■ ASSIGNMENT ■
Every line from the one holding "17 MAI 2016" through the last line of the records must be retyped exactly, and no other line or picture may appear in the copy.

■ RECORDS PROVIDED ■
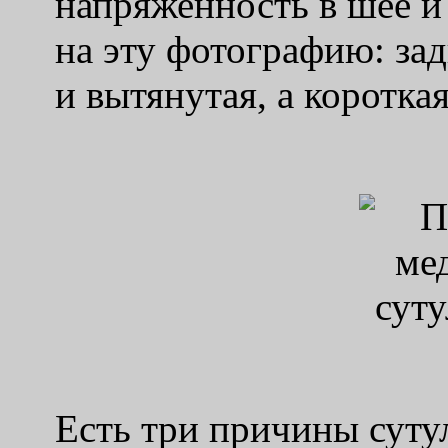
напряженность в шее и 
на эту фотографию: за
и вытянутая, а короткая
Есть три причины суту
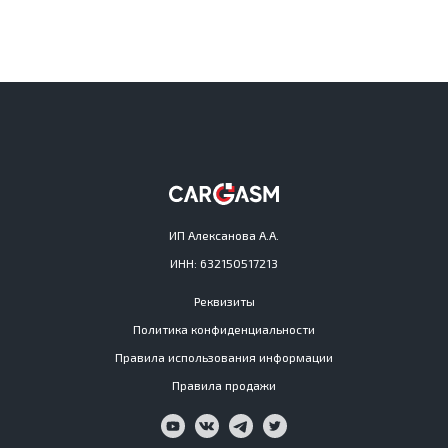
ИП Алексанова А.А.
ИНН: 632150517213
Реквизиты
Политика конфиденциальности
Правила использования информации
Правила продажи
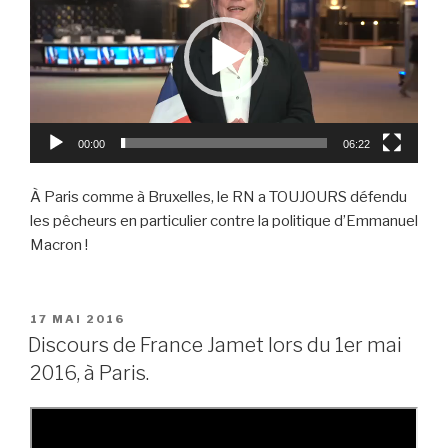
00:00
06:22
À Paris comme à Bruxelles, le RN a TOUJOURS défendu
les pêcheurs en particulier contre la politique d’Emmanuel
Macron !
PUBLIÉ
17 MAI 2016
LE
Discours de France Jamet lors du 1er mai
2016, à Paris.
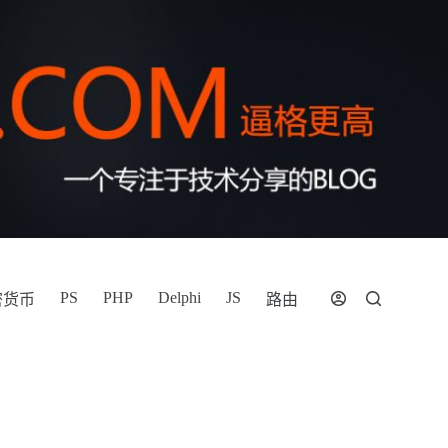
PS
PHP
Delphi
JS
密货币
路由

■ YOUR RESPONSE ■
17 MAI 2016
LE
Discours de France Jamet lors du 1er mai
2016, à Paris.
PS
PHP
Delphi
JS
密货币
路由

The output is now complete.